The various explosions of “GPTs” are a good example of this. OpenAI has produced one of the most powerful AIs in the history of civilization, but after a few months, its usage slipped, and people started to see it as a time waste. Then, at the end of 2023, OpenAI introduced custom-made GPTs. Essentially, anyone could fine-tune and create an algorithm of their own using OpenAI’s LLMs. Users started to craft prompts in an algorithmic style: “Imagine you’re a movie critic,” “In the style of a romantic poet,” “You are Albert Einstein,” “Explain like I’m five years old,” and so on. This is an example of the fine-tuning Feldman talks about to turn machine learning into something practical — because machine learning varies.

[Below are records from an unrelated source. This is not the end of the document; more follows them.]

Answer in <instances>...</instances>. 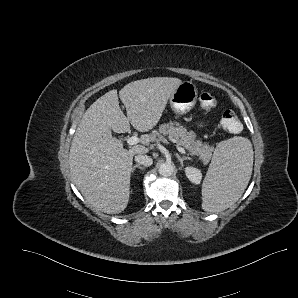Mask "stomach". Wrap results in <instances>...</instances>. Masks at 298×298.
Segmentation results:
<instances>
[{"mask_svg":"<svg viewBox=\"0 0 298 298\" xmlns=\"http://www.w3.org/2000/svg\"><path fill=\"white\" fill-rule=\"evenodd\" d=\"M197 100V86L192 81L184 80L170 96L169 106L175 113L185 114L194 108Z\"/></svg>","mask_w":298,"mask_h":298,"instance_id":"0dacf381","label":"stomach"}]
</instances>
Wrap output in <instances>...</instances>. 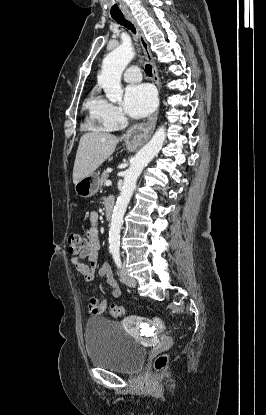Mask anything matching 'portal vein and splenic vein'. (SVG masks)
Masks as SVG:
<instances>
[{
  "mask_svg": "<svg viewBox=\"0 0 266 415\" xmlns=\"http://www.w3.org/2000/svg\"><path fill=\"white\" fill-rule=\"evenodd\" d=\"M112 184V182L110 181V180H107L106 182H105V185L106 186H110Z\"/></svg>",
  "mask_w": 266,
  "mask_h": 415,
  "instance_id": "portal-vein-and-splenic-vein-1",
  "label": "portal vein and splenic vein"
}]
</instances>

“We believe it will be possible to build machine learning models that could actually infer audience characteristics.”

Konrad Feldman, founder & CEO, Quantcast

“The machine learning we use to measure audiences is different from the machine learning we’re using to build predictive audience models for advertising delivery,” explains Feldman. “It’s different from the machine learning that’s been used to ensure brand safety or to price individual impressions. We’ve developed different types of machine learning approaches to solve some of these fundamental problems.” Quantcast’s marketing algorithms will “capture information in real time [and] then make adjustments as they go along.” They are “interactive tools” that will optimize for some specified goal as they’re working.

The clear implication here is that the next stage of AI will be more flexible, fine-grained and fine-tuned. For AI to become really useful — and for the conversation to become really exciting — AI has to become personalized AI.

“We believe it will be possible to build machine learning models that could actually infer audience characteristics,” says Feldman. “Humans are really good [at] pattern matching — that’s how we’ve evolved. But machines also have flexibility because they can deal with so many dimensions of data. If you’re going adjust and tailor the content, if you’re going to modify content for each individual recipient, well then, people can’t do that. You have to use a computer to do it.”